We can get the values of First_Line and Last_Line for all of the tasks by first changing the context to attached by typing on attached and then using the print command:

+--------------------------------------------------------------------------------+
|pdbx(0) on attached                                                             |
|                                                                                |
|pdbx(attached) print First_Line                                                 |
|   0:0                                                                          |
|   1:0                                                                          |
|   3:32                                                                         |
|   2:16                                                                         |
|                                                                                |
|pdbx(attached) print Last_Line                                                  |
|   0:0                                                                          |
|   1:16                                                                         |
|   3:48                                                                         |
|   2:32                                                                         |
+--------------------------------------------------------------------------------+

As you can see:

So, what happened to lines 48 and 49? Since each row is 50 pixels wide, and we are missing 2 rows, that explains the 100 missing messages.

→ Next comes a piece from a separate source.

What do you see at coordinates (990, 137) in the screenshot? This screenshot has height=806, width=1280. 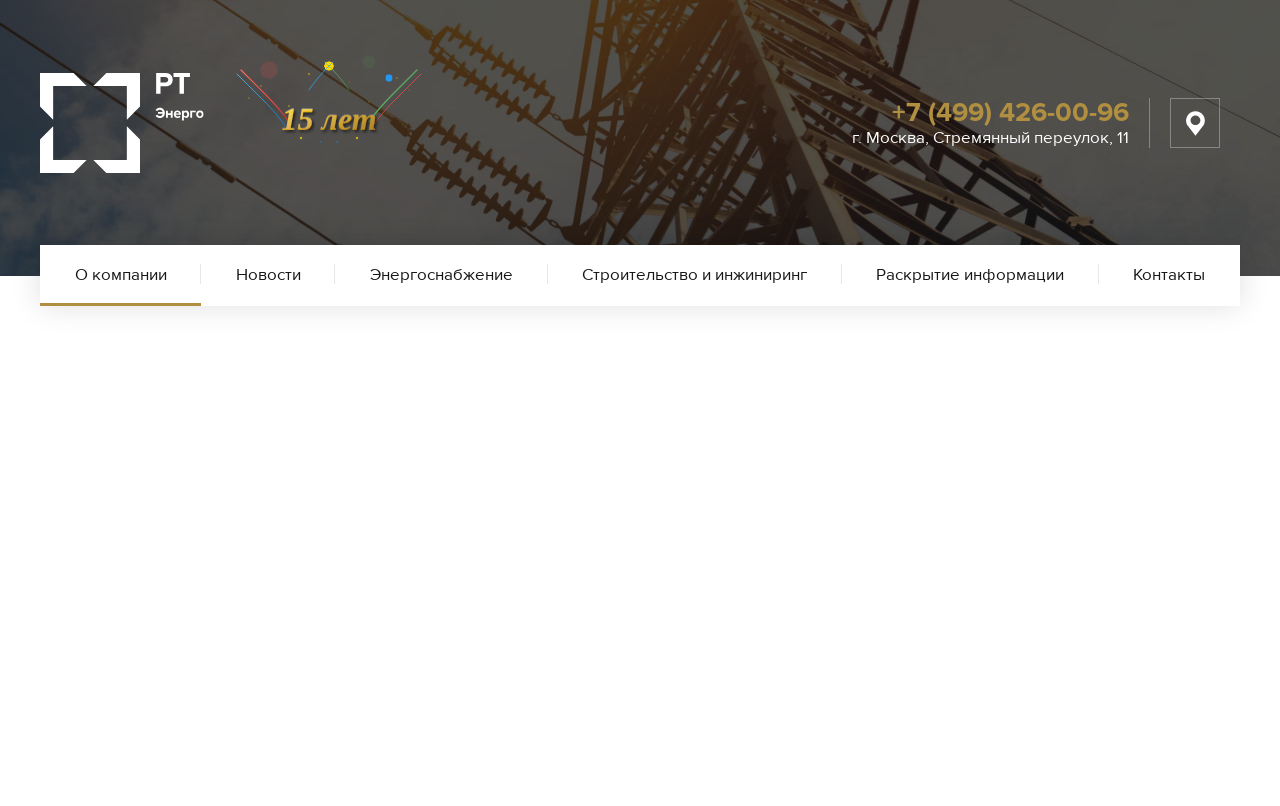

As you have probably already figured out, the division of the total number of lines by the number of tasks is not integral, so we lose part of the result when it is converted back to an integer. Where each task is supposed to be processing 16 and two-thirds lines, it is only handling 16.

Fix the problem

So how do we fix this problem permanently? We can proceed in one of the following ways:

In our case, since Task 1 was responsible for 16 and two thirds rows, it would process rows 0 through 16. Task 2 would process 17-33, and Task 3 would process 34-49. The way we're going to solve it is by creating blocks, with as many rows as there are servers. Each server is responsible for one row in each block (the offset of the row in the block is determined by the server's task number). The fixed code is shown in the following example. Note that this is only part of the program. You can access the entire program from the IBM RS/6000 World Wide Web site. See Accessing PE documentation online for more information.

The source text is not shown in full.